| Activity |
For the word "عملکرد", state the number of lines in the data that contain it, and nothing else.

◆ ◆ ◆ ◆ ◆

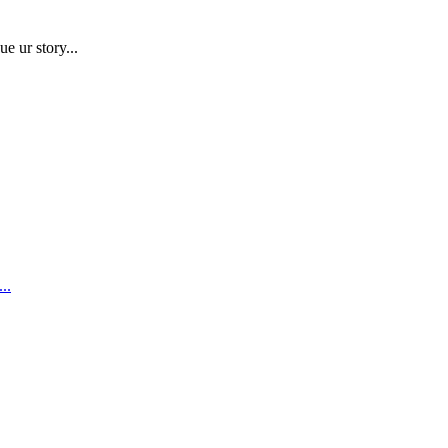
e ur story...
..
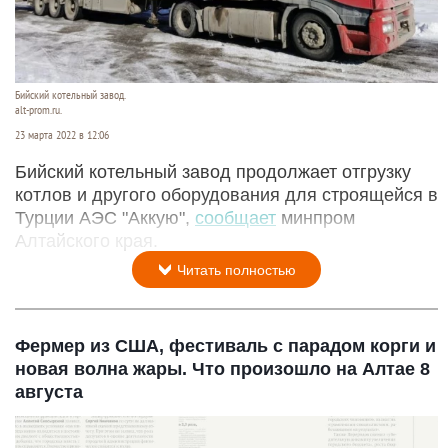
Бийский котельный завод.
alt-prom.ru.
23 марта 2022 в 12:06
Бийский котельный завод продолжает отгрузку
котлов и другого оборудования для строящейся в
Турции АЭС "Аккую",
сообщает
минпром
Алтайского края.
Читать полностью
Фермер из США, фестиваль с парадом корги и
новая волна жары. Что произошло на Алтае 8
августа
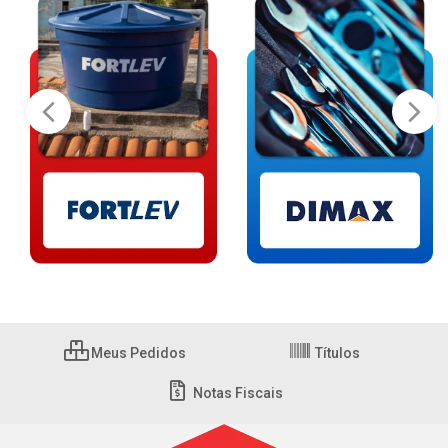
Meus Pedidos
Títulos
Notas Fiscais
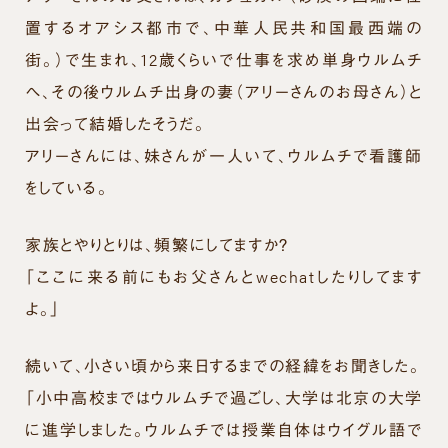
置するオアシス都市で、中華人民共和国最西端の
街。）で生まれ、12歳くらいで仕事を求め単身ウルムチ
へ、その後ウルムチ出身の妻（アリーさんのお母さん）と
出会って結婚したそうだ。
アリーさんには、妹さんが一人いて、ウルムチで看護師
をしている。
家族とやりとりは、頻繁にしてますか？
「ここに来る前にもお父さんとwechatしたりしてます
よ。」
続いて、小さい頃から来日するまでの経緯をお聞きした。
「小中高校まではウルムチで過ごし、大学は北京の大学
に進学しました。ウルムチでは授業自体はウイグル語で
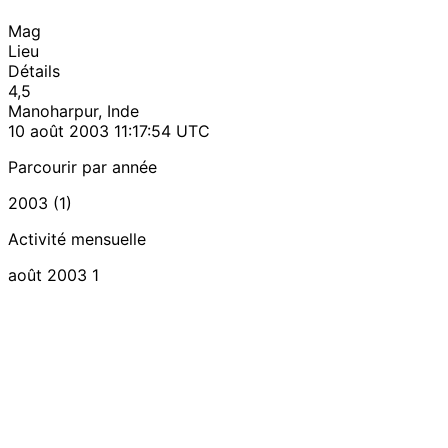
Mag
Lieu
Détails
4,5
Manoharpur, Inde
10 août 2003 11:17:54 UTC
Parcourir par année
2003 (1)
Activité mensuelle
août 2003
1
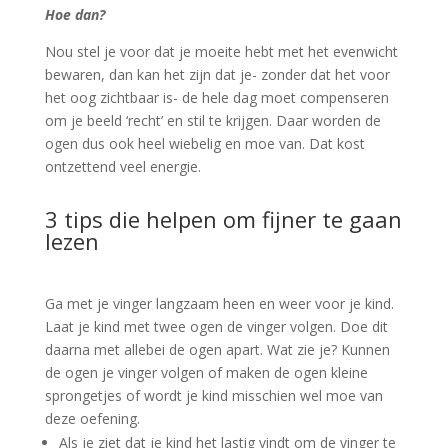
Hoe dan?
Nou stel je voor dat je moeite hebt met het evenwicht
bewaren, dan kan het zijn dat je- zonder dat het voor
het oog zichtbaar is- de hele dag moet compenseren
om je beeld ‘recht’ en stil te krijgen. Daar worden de
ogen dus ook heel wiebelig en moe van. Dat kost
ontzettend veel energie.
3 tips die helpen om fijner te gaan
lezen
Ga met je vinger langzaam heen en weer voor je kind.
Laat je kind met twee ogen de vinger volgen. Doe dit
daarna met allebei de ogen apart. Wat zie je? Kunnen
de ogen je vinger volgen of maken de ogen kleine
sprongetjes of wordt je kind misschien wel moe van
deze oefening.
Als je ziet dat je kind het lastig vindt om de vinger te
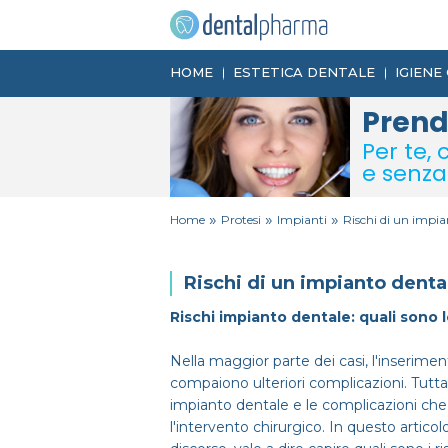
HOME
ESTETICA DENTALE
IGIENE
Prendi
Per te,
e senz
»
»
»
Home
Protesi
Impianti
Rischi di un impia
Rischi di un impianto denta
Rischi impianto dentale: quali sono 
Nella maggior parte dei casi, l'inserimen
compaiono ulteriori complicazioni. Tutt
impianto dentale e le complicazioni che
l'intervento chirurgico. In questo artic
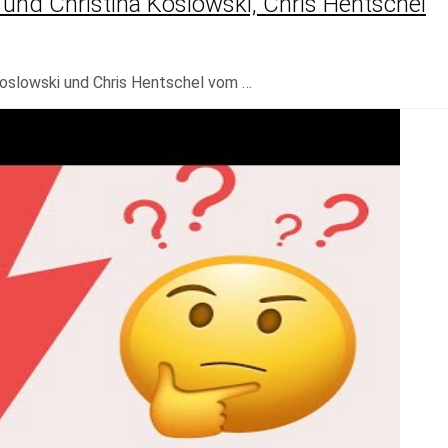
und Christina Koslowski, Chris Hentschel
Koslowski und Chris Hentschel vom …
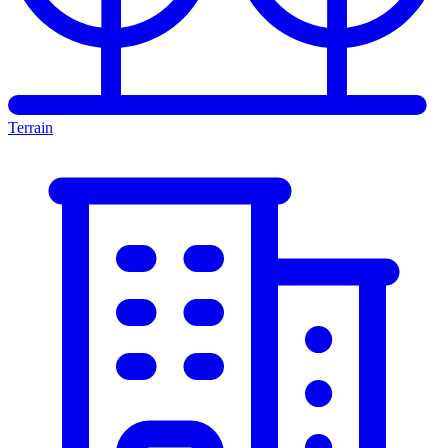
Terrain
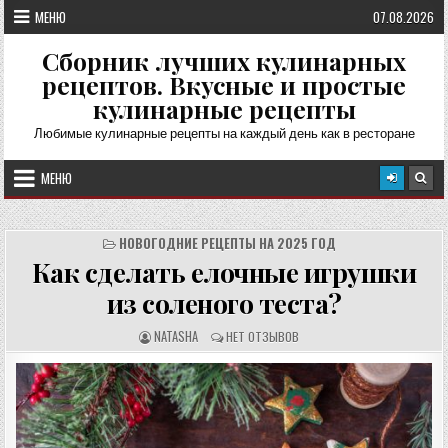
Перейти
МЕНЮ
07.08.2026
к
содержимому
Сборник лучших кулинарных
рецептов. Вкусные и простые
кулинарные рецепты
Любимые кулинарные рецепты на каждый день как в ресторане
МЕНЮ
НОВОГОДНИЕ РЕЦЕПТЫ НА 2025 ГОД
Как сделать елочные игрушки
из соленого теста?
А
О
NATASHA
НЕТ ОТЗЫВОВ
В
Т
Т
З
О
Ы
Р
В
Р
Ы
Е
:
Ц
Е
П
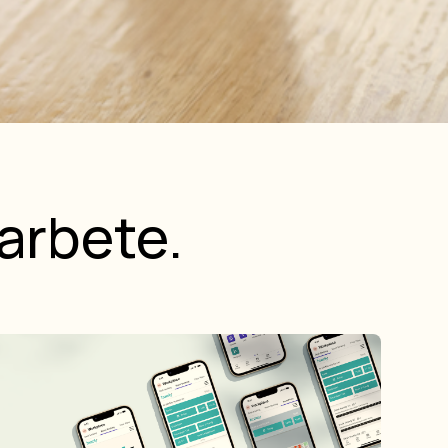
 arbete.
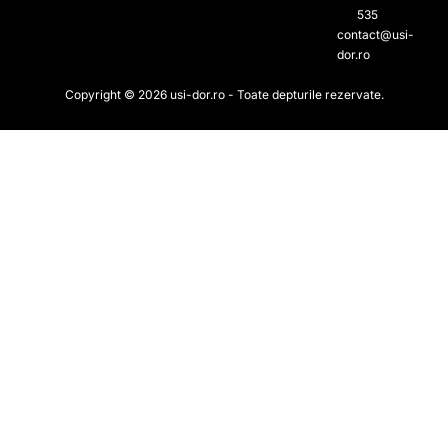
535​
contact@usi-
dor.ro
Copyright © 2026 usi-dor.ro - Toate depturile rezervate.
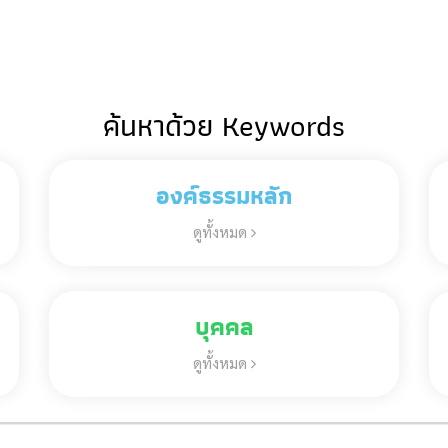
ค้นหาด้วย Keywords
องค์ธรรมหลัก
ดูทั้งหมด
บุคคล
ดูทั้งหมด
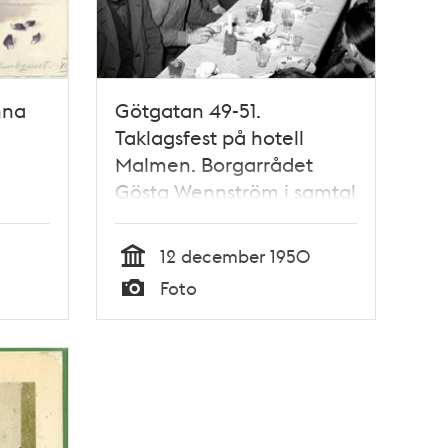
nna
Götgatan 49-51.
Taklagsfest på hotell
Malmen. Borgarrådet
Gösta Wennström i samtal
med några av
byggnadsarbetarna
12 december 1950
Tid
Foto
Typ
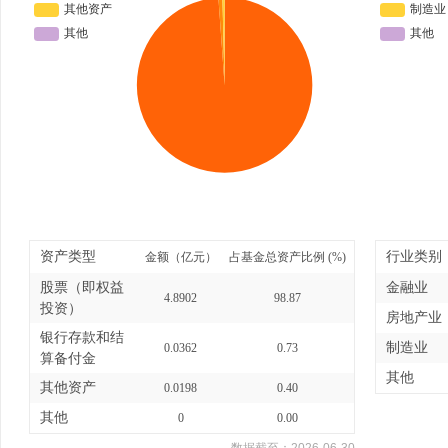
资产类型
行业类别
金额（亿元）
占基金总资产比例 (%)
股票（即权益
金融业
4.8902
98.87
投资）
房地产业
银行存款和结
制造业
0.0362
0.73
算备付金
其他
其他资产
0.0198
0.40
其他
0
0.00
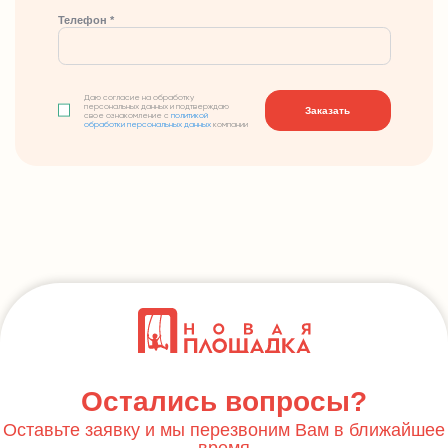
Телефон *
Даю согласие на обработку
персональных данных и подтверждаю
Заказать
свое ознакомление с
политикой
обработки персональных данных
компании
Остались вопросы?
Оставьте заявку и мы перезвоним Вам в ближайшее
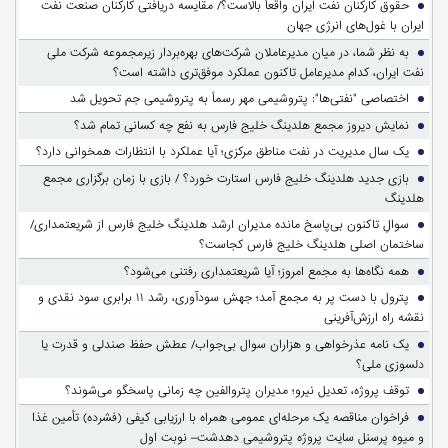
حقوق کارکنان نفت ایران واقعاً بالاست؟/ مقایسه دریافتی کارکنان صنعت نفت
ایران با غول‌های انرژی جهان
به نظر شما، در میان مدیرعاملان شرکت‌های بهره‌بردار زیرمجموعه شرکت ملی
نفت ایران، کدام مدیرعامل تاکنون عملکرد موفق‌تری داشته است؟
اختصاصی "نفتی‌ها": پتروشیمی مهر رسماً به پتروشیمی جم تحویل شد
نمایش دیروز مجمع هلدینگ خلیج فارس به نفع چه کسانی تمام شد؟
یک سال مدیریت در نفت مناطق مرکزی؛ آیا عملکرد با انتظارات همخوانی دارد؟
بازی جدید هلدینگ خلیج فارس استارت خورد؟ / بازی با زمان برگزاری مجمع
هلدینگ
سوالِ تاکنون بی‌پاسخ مانده مدیران ارشد هلدینگ خلیج فارس از شریعتمداری/
ساختمان اصلی هلدینگ خلیج فارس کجاست؟
همه نگاه‌ها به مجمع امروز؛ آیا شریعتمداری رفتنی می‌شود؟
پترول با دست پر به مجمع آمد؛ جهش سودآوری، رشد ۱۱ برابری سود نقدی و
نقشه راه ارزش‌آفرینی
یک نامه عذرخواهی و هزاران سوال بی‌جواب/ عطش حفظ صندلی و قدرت یا
دلسوزی ملی؟
توقف پروژه، تعدیل نیرو؛ مدیران پتروالفین چه زمانی پاسخگو می‌شوند؟
فراخوان مناقصه یک مرحله‌ای عمومی همراه با ارزیابی کیفی (فشرده) تأمین غذا
و میوه پرسنل سایت پروژه پتروشیمی دهدشت– نوبت اول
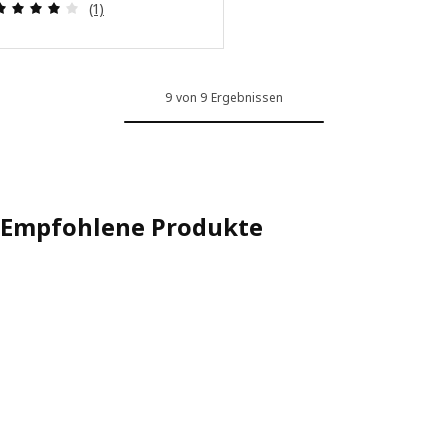
Bewertungen: 4 von 5 Sternen. Bewertungen ins
(1)
9 von 9 Ergebnissen
Empfohlene Produkte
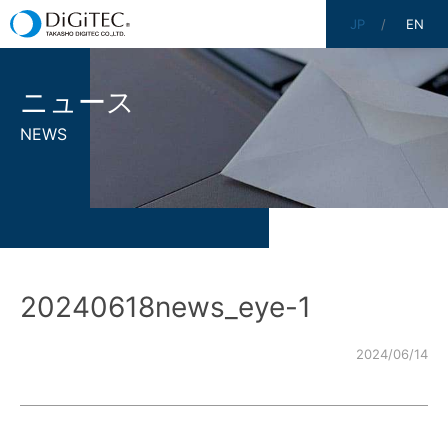
JP
EN
ニュース
NEWS
20240618news_eye-1
2024/06/14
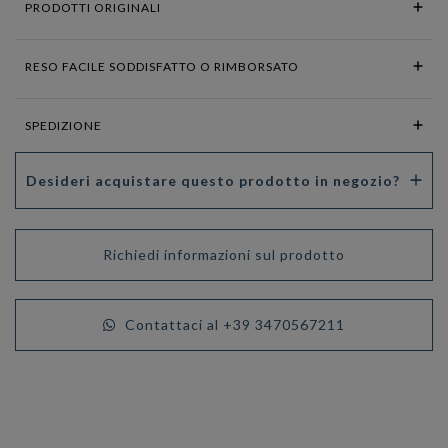
PRODOTTI ORIGINALI
RESO FACILE SODDISFATTO O RIMBORSATO
SPEDIZIONE
Desideri acquistare questo prodotto in negozio?
Richiedi informazioni sul prodotto
Contattaci al +39 3470567211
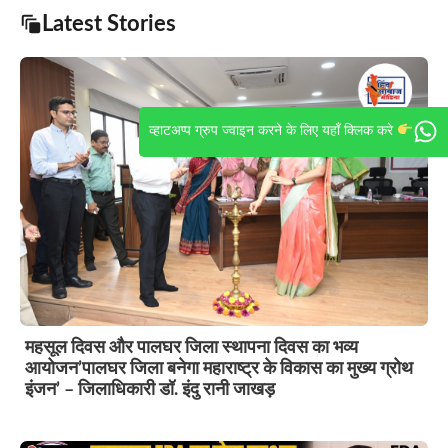
Latest Stories
व्हाटअप्प ग्रुप ज्वाइन करने के लिए यहाँ क्लिक करे
महसूल दिवस और पालघर जिला स्थापना दिवस का भव्य
आयोजन’पालघर जिला बनेगा महाराष्ट्र के विकास का मुख्य ग्रोथ
इंजन’ – जिलाधिकारी डॉ. इंदु रानी जाखड़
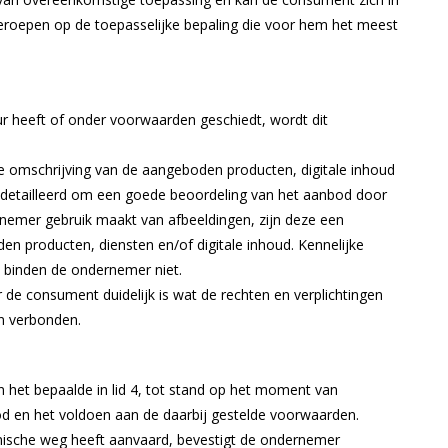
eroepen op de toepasselijke bepaling die voor hem het meest
r heeft of onder voorwaarden geschiedt, wordt dit
e omschrijving van de aangeboden producten, digitale inhoud
gedetailleerd om een goede beoordeling van het aanbod door
nemer gebruik maakt van afbeeldingen, zijn deze een
 producten, diensten en/of digitale inhoud. Kennelijke
d binden de ondernemer niet.
 de consument duidelijk is wat de rechten en verplichtingen
jn verbonden.
et bepaalde in lid 4, tot stand op het moment van
 en het voldoen aan de daarbij gestelde voorwaarden.
nische weg heeft aanvaard, bevestigt de ondernemer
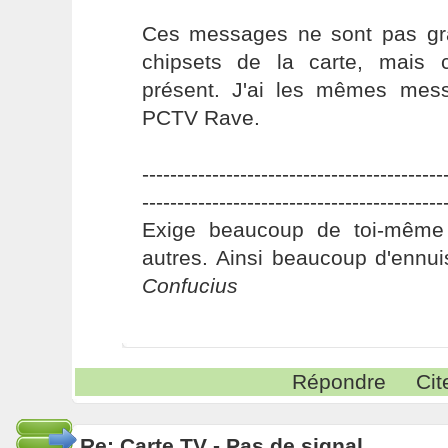
Ces messages ne sont pas gra
chipsets de la carte, mais 
présent. J'ai les mêmes mes
PCTV Rave.
-------------------------------------------
-------------------------------------------
Exige beaucoup de toi-même
autres. Ainsi beaucoup d'ennui
Confucius
Répondre
Cit
Re: Carte TV - Pas de signal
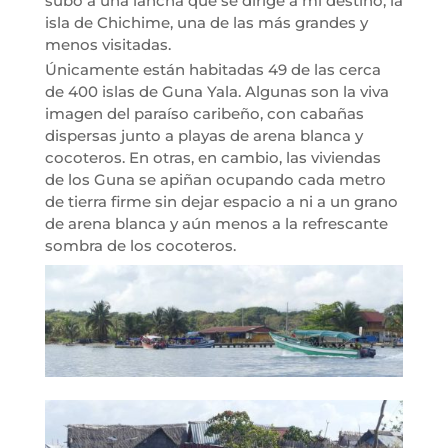
subo a una lancha que se dirige a mi destino, la
isla de Chichime, una de las más grandes y
menos visitadas.
Únicamente están habitadas 49 de las cerca
de 400 islas de Guna Yala. Algunas son la viva
imagen del paraíso caribeño, con cabañas
dispersas junto a playas de arena blanca y
cocoteros. En otras, en cambio, las viviendas
de los Guna se apiñan ocupando cada metro
de tierra firme sin dejar espacio a ni a un grano
de arena blanca y aún menos a la refrescante
sombra de los cocoteros.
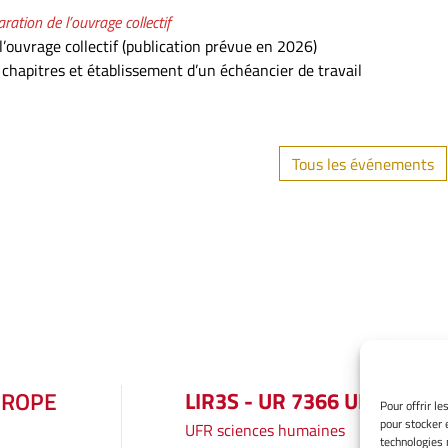
aration de l’ouvrage collectif
l’ouvrage collectif (publication prévue en 2026)
chapitres et établissement d’un échéancier de travail
Tous les événements
UROPE
LIR3S - UR 7366 UBE
Pour offrir l
pour stocker 
UFR sciences humaines
technologies 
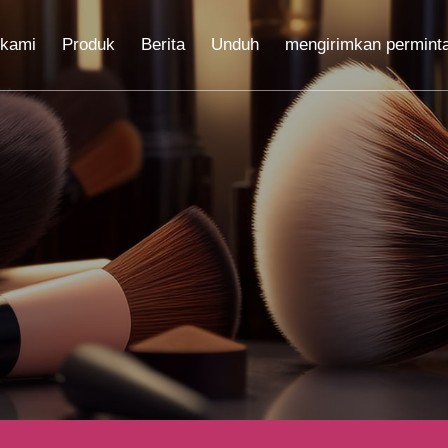
 kami
Produk
Berita
Unduh
mengirimkan permint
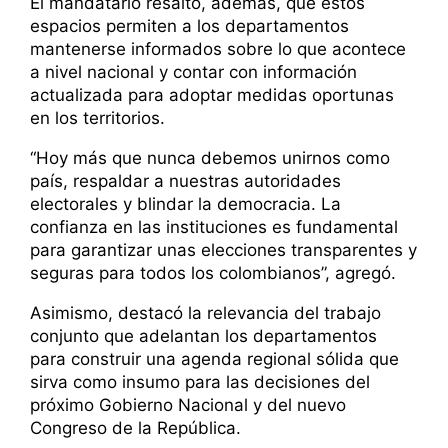
El mandatario resaltó, además, que estos
espacios permiten a los departamentos
mantenerse informados sobre lo que acontece
a nivel nacional y contar con información
actualizada para adoptar medidas oportunas
en los territorios.
“Hoy más que nunca debemos unirnos como
país, respaldar a nuestras autoridades
electorales y blindar la democracia. La
confianza en las instituciones es fundamental
para garantizar unas elecciones transparentes y
seguras para todos los colombianos”, agregó.
Asimismo, destacó la relevancia del trabajo
conjunto que adelantan los departamentos
para construir una agenda regional sólida que
sirva como insumo para las decisiones del
próximo Gobierno Nacional y del nuevo
Congreso de la República.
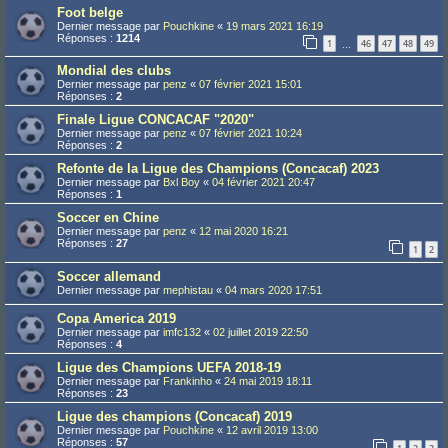
Foot belge
Dernier message par
Pouchkine
«
19 mars 2021 16:19
Réponses :
1214
1
46
47
48
49
…
Mondial des clubs
Dernier message par
penz
«
07 février 2021 15:01
Réponses :
2
Finale Ligue CONCACAF "2020"
Dernier message par
penz
«
07 février 2021 10:24
Réponses :
2
Refonte de la Ligue des Champions (Concacaf) 2023
Dernier message par
Bxl Boy
«
04 février 2021 20:47
Réponses :
1
Soccer en Chine
Dernier message par
penz
«
12 mai 2020 16:21
Réponses :
27
1
2
Soccer allemand
Dernier message par
mephistau
«
04 mars 2020 17:51
Copa America 2019
Dernier message par
imfc132
«
02 juillet 2019 22:50
Réponses :
4
Ligue des Champions UEFA 2018-19
Dernier message par
Frankinho
«
24 mai 2019 18:11
Réponses :
23
Ligue des champions (Concacaf) 2019
Dernier message par
Pouchkine
«
12 avril 2019 13:00
Réponses :
57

◆ ◆ ◆ ◆ ◆

| Exercise solution |
2